Maybe. Probably not. We're slow learners...
What I do know is that saying one will not do a thing is an almost certain indicator that one will in fact do that thing. Equally bad is to say one must do that thing. That said, the overwhelming lesson from the last ten years is that so-called COIN is an idea whose time has passed. Secondary lessons are that our Personnel system is unresponsive to the needs of the Army and the Nation and that our training is generally mediocre.
To say that we must be prepared for wars that come to us is fallacious. Wars of choice do not come to one, they are willfully engaged in due to flawed strategies and goals. Arguably, we have not been involved in 'must fight' war since Korea if not World War II. We've been throwing our egos around with little purpose.
I vote for only two of those articles.
West sums up the basic problem succinctly. We do not have a force that is large enough to do the 'COIN thing.'
It requires Mass and stable, well trained operating forces -- we do not have and are unlikely to have such forces in anywhere near adequate quantity. He also notes the limitations on 'interference' with the norms and prerogatives of host nations. Those impediments also are not going to change.
Mazarr notes:
He also hits the money quote:
Expensive lesson. One that apparently was not learned.
As an aside, it is sad to note that a couple of the articles whine about cuts to Army Troop strength. Not that big a problem; we do not and will not have enough people or a personnel policy that will allow COIN or FID efforts on a sustainable basis and we have, if anything, too many people for most other missions. We also have too much money. Perhaps if we get smaller, we might get better...

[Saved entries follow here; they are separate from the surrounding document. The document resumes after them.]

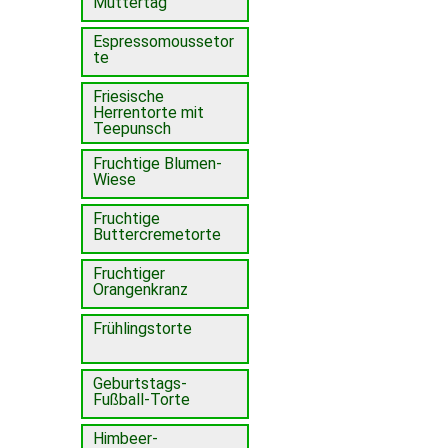
Muttertag
Espressomoussetor
te
Friesische
Herrentorte mit
Teepunsch
Fruchtige Blumen-
Wiese
Fruchtige
Buttercremetorte
Fruchtiger
Orangenkranz
Frühlingstorte
Geburtstags-
Fußball-Torte
Himbeer-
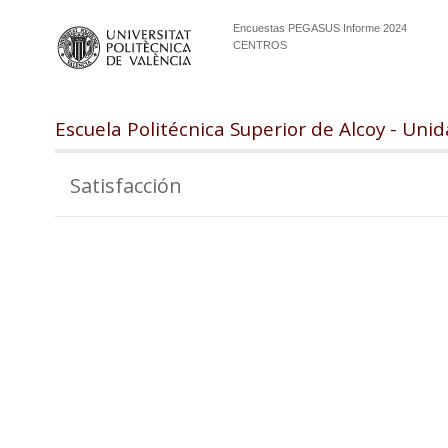
Encuestas PEGASUS Informe 2024
CENTROS
Escuela Politécnica Superior de Alcoy - Un
Satisfacción
102.5
100.0
97.5
95.0
92.5
90.0
87.5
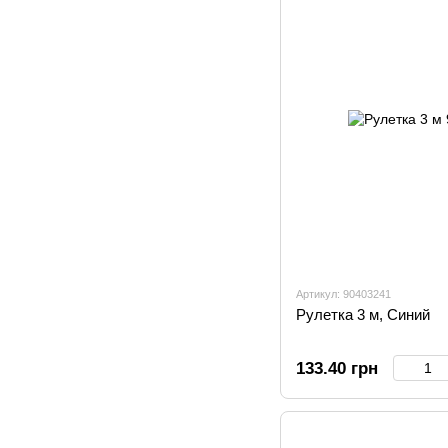
Артикул: 90403241
Рулетка 3 м, Синий
133.40 грн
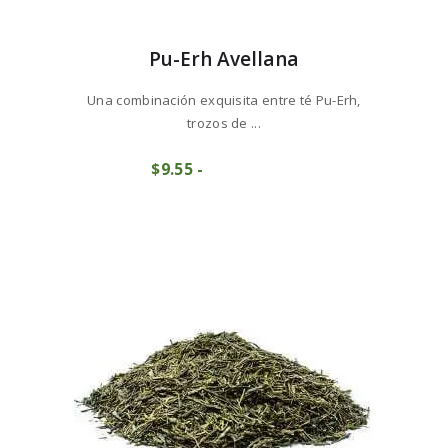
Pu-Erh Avellana
Una combinación exquisita entre té Pu-Erh,
trozos de ...
Este
$
9
55
-
Rango
producto
COMPRAR
de
tiene
precios:
múltiples
desde
variantes.
$9
5
Las
5
opciones
hasta
se
$95
5
pueden
0
elegir
en
la
página
de
producto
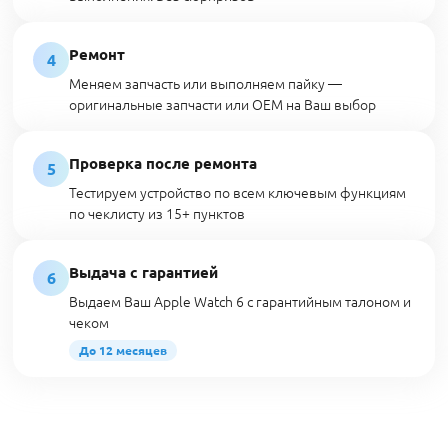
Ремонт
4
Меняем запчасть или выполняем пайку —
оригинальные запчасти или OEM на Ваш выбор
Проверка после ремонта
5
Тестируем устройство по всем ключевым функциям
по чеклисту из 15+ пунктов
Выдача с гарантией
6
Выдаем Ваш Apple Watch 6 с гарантийным талоном и
чеком
До 12 месяцев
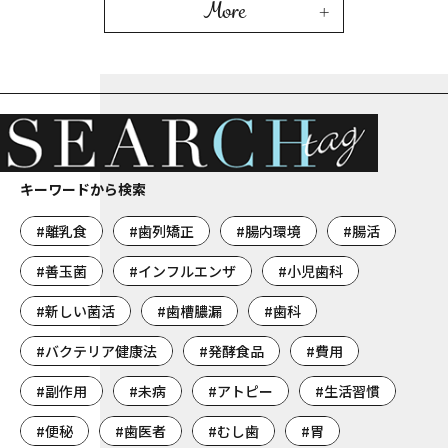
More
キーワードから検索
#離乳食
#歯列矯正
#腸内環境
#腸活
#善玉菌
#インフルエンザ
#小児歯科
#新しい菌活
#歯槽膿漏
#歯科
#バクテリア健康法
#発酵食品
#費用
#副作用
#未病
#アトピー
#生活習慣
#便秘
#歯医者
#むし歯
#胃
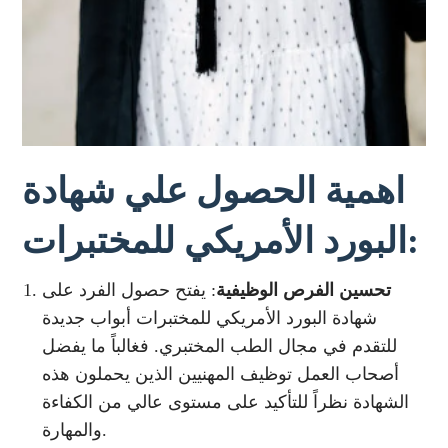
اهمية الحصول علي شهادة
البورد الأمريكي للمختبرات:
تحسين الفرص الوظيفية
: يفتح حصول الفرد على
شهادة البورد الأمريكي للمختبرات أبواب جديدة
للتقدم في مجال الطب المختبري. فغالباً ما يفضل
أصحاب العمل توظيف المهنيين الذين يحملون هذه
الشهادة نظراً للتأكيد على مستوى عالي من الكفاءة
والمهارة.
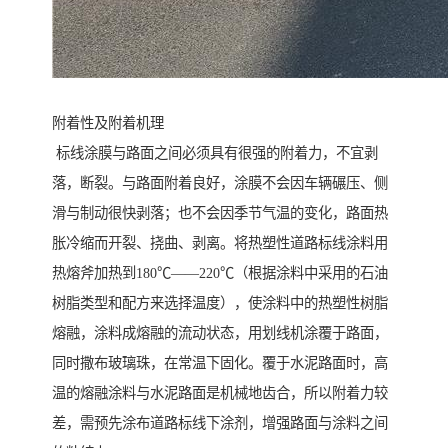
附着性及附着机理
标线涂膜与路面之间必须具有很强的附着力，不宜剥
落，断裂。与路面附着良好，涂膜不会因车辆碾压、侧
滑与制动很快剥落；也不会因季节气温的变化，路面热
胀冷缩而开裂、挠曲、剥离。将热塑性道路标线涂料用
热熔斧加热到180℃——220℃（根据涂料中采用的石油
树脂类型和配方来选择温度），使涂料中的热塑性树脂
熔融，涂料成熔融的流动状态，用划线机涂覆于路面，
同时撒布玻璃珠，在常温下固化。覆于水泥路面时，高
温的熔融涂料与水泥路面是机械地齿合，所以附着力较
差，需预先涂布道路标线下涂剂，增强路面与涂料之间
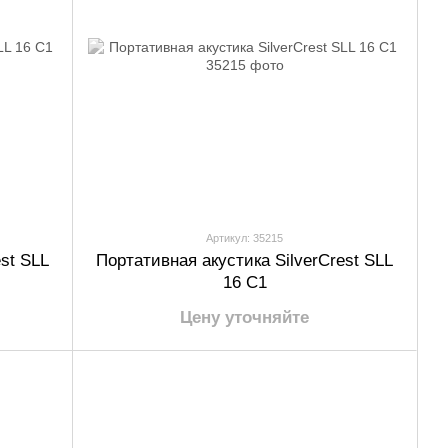
Артикул: 35215
st SLL
Портативная акустика SilverCrest SLL
16 C1
Цену уточняйте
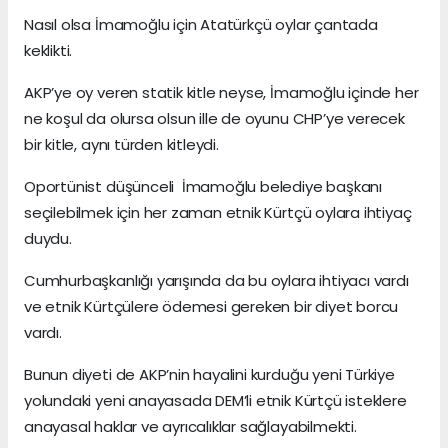
Nasıl olsa İmamoğlu için Atatürkçü oylar çantada
keklikti.
AKP’ye oy veren statik kitle neyse, İmamoğlu içinde her
ne koşul da olursa olsun ille de oyunu CHP’ye verecek
bir kitle, aynı türden kitleydi.
Oportünist düşünceli İmamoğlu belediye başkanı
seçilebilmek için her zaman etnik Kürtçü oylara ihtiyaç
duydu.
Cumhurbaşkanlığı yarışında da bu oylara ihtiyacı vardı
ve etnik Kürtçülere ödemesi gereken bir diyet borcu
vardı.
Bunun diyeti de AKP’nin hayalini kurduğu yeni Türkiye
yolundaki yeni anayasada DEM’li etnik Kürtçü isteklere
anayasal haklar ve ayrıcalıklar sağlayabilmekti.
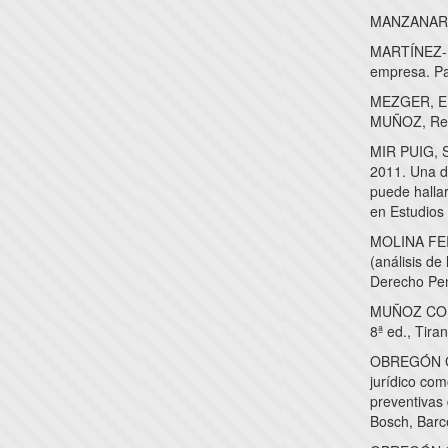
MANZANARE
MARTÍNEZ-B
empresa. Par
MEZGER, E.,
MUÑOZ, Revi
MIR PUIG, S
2011. Una d
puede halla
en Estudios
MOLINA FERN
(análisis de
Derecho Pena
MUÑOZ COND
8ª ed., Tira
OBREGÓN GA
jurídico com
preventivas 
Bosch, Barc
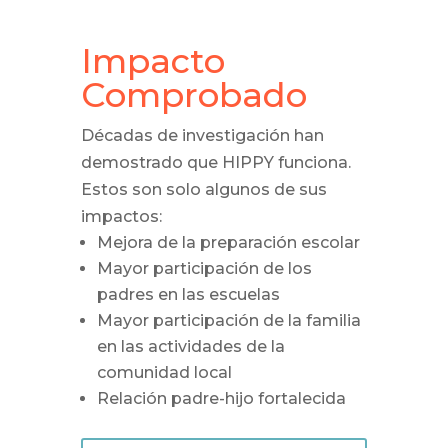
Impacto
Comprobado
Décadas de investigación han
demostrado que HIPPY funciona.
Estos son solo algunos de sus
impactos:
Mejora de la preparación escolar
Mayor participación de los
padres en las escuelas
Mayor participación de la familia
en las actividades de la
comunidad local
Relación padre-hijo fortalecida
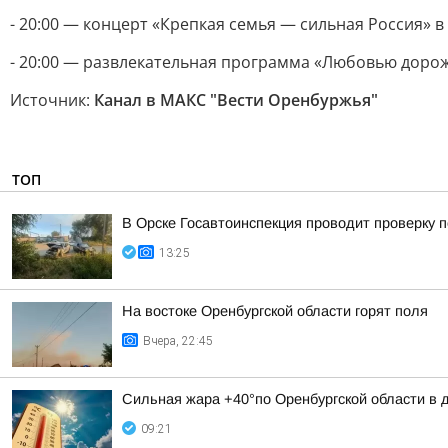
- 20:00 — концерт «Крепкая семья — сильная Россия» в Д
- 20:00 — развлекательная программа «Любовью дорожит
Источник:
Канал в МАКС "Вести Оренбуржья"
ТОП
В Орске Госавтоинспекция проводит проверку 
13:25
На востоке Оренбургской области горят поля
Вчера, 22:45
Сильная жара +40°по Оренбургской области в дн
09:21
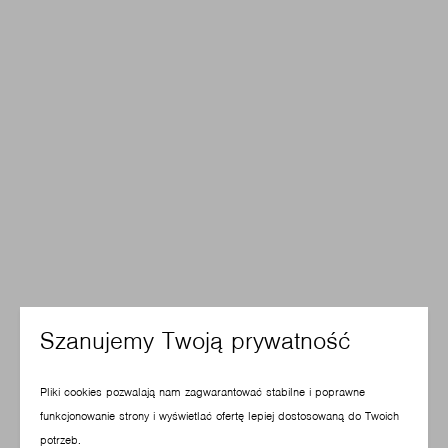
Szanujemy Twoją prywatność
Pliki cookies pozwalają nam zagwarantować stabilne i poprawne
funkcjonowanie strony i wyświetlać ofertę lepiej dostosowaną do Twoich
potrzeb.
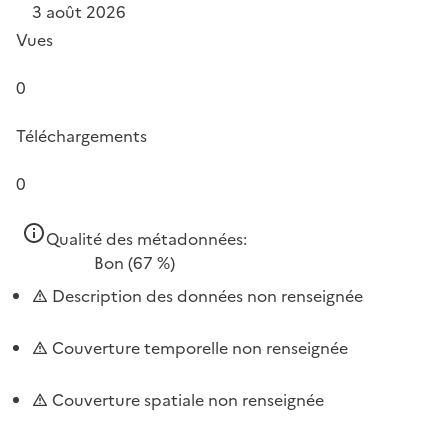
3 août 2026
Vues
0
Téléchargements
0
Qualité des métadonnées:
Bon
(67 %)
Description des données non renseignée
Couverture temporelle non renseignée
Couverture spatiale non renseignée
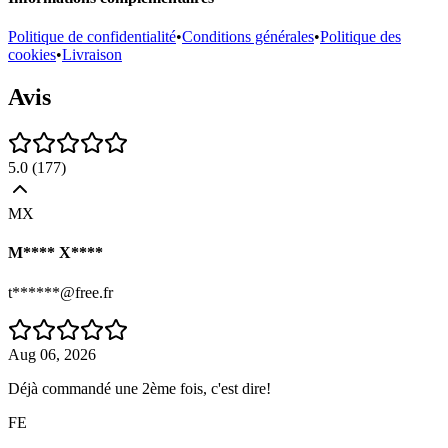
Politique de confidentialité
•
Conditions générales
•
Politique des
cookies
•
Livraison
Avis
5.0
(
177
)
MX
M**** X****
t******@free.fr
Aug 06, 2026
Déjà commandé une 2ème fois, c'est dire!
FE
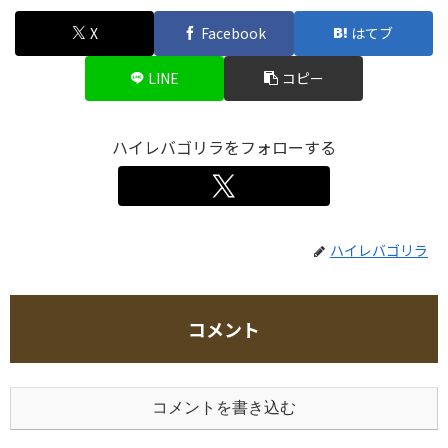
X
Facebook
はてブ
LINE
コピー
ハイレバゴリラをフォローする
ハイレバゴリラ
コメント
コメントを書き込む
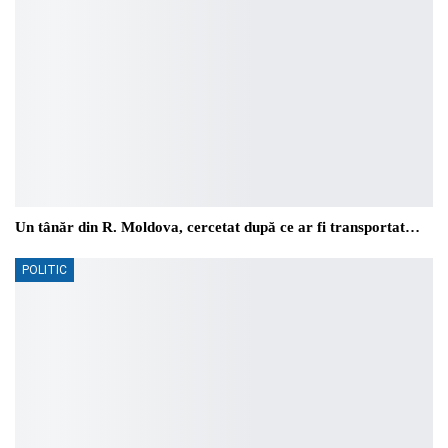
Un tânăr din R. Moldova, cercetat după ce ar fi transportat…
POLITIC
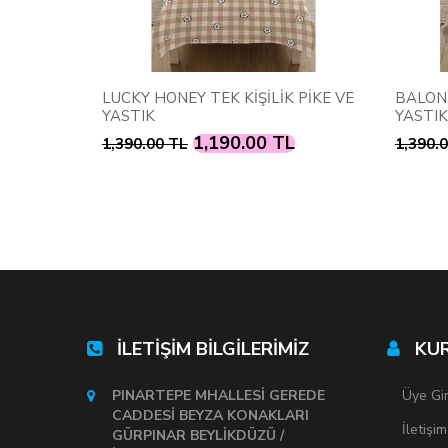
K PİKE VE
LUCKY HONEY TEK KİŞİLİK PİKE VE
BALONL
YASTIK
YASTIK
L
1,190.00 TL
1,390.00 TL
1,390.
İLETİŞİM BİLGİLERİMİZ
KU
PINARTEPE MHALLESİ GEREDE
Üye Gir
CADDESİ BEYZA KONAKLARI
İletişim
GÜRPINAR BEYLİKDÜZÜ /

حين قررت الرحيل في تلك اللحظة توقفت كل عقارب أيامي لاأسمعُ للساعةِ صوت _ قَد أوقَفَها صمتُ رَحيلي فقراريَ يعني--ماذا يعني أتركُ أهلي ___أهجرُ بَلَدي أن تخرج روحي من جسدي أن أُسجَن سجنٌ أَبَدي فَصَمتُ رَحيلي صمتٌ قاتل صَمتُ قراري حَكَمَ بموتي __صمتٌ أَخرَسَ حتى صوتي جَلَستُ وَحيداً----أَتَنَقلُ مابَينَ سكوني نَظَرتُ بَعيداً--لاأدري ماترقبُ عيوني في تلكَ أللحظة جائَتني مَحبوبَةُ قلبي__ جلست قربي وعيوني تنظرُ عَينَيها __قالت والدَمعُ يواسيها قبل أن تَرحَل حبيبي إنتظر __ إن قلبي تحتَ صَدري يَحتضر خذهُ مني --ضَعهُ فوقَ الكف وأنظر ___ أي جزء لستَ فيه خذهُ باللهِ عليك __طائراً بينَ يَديك كَسَرَ الهجر جناحه __أنتَ مَن يشفي جراحه كل جرح يرتجيك ياحبيبي قلبي لايصبر وحيداً ____إن تكن تنوي الرحيل ًلاأرى للصبر نفعا __في ظلام المستحيل ماذا مابعد الفراق __غير آه واشتياق ___إن بُعدك لايُطاق أسكتها صوت نحيبي__ أبكاها صوت نحيبي قالت مايبكيك حبيبي قلت لها والنار بقلبي عفوا حبي فدموعكِ لاتقطع دربي فحقيقة قراري --إن قراري --ليس قراري فزماني مَن سَن قراري فزماني دمر أسواري __أجبرني أن أهجرَ داري ًغاليتي --لاتبكي أبدا فجسمي يرحلُ حيثُ قراري أما روحي __ فبقربكِ تبقى روحي وبذكراكِ أداوي جروحي غاليتي أقسم بالحب __ إني يوماً سوف أعود فَخُذي عَهدي بقايا جَسَدي لاتدفنُ إلا في بَلَدي حيدر
Where'd you get this from? I like it.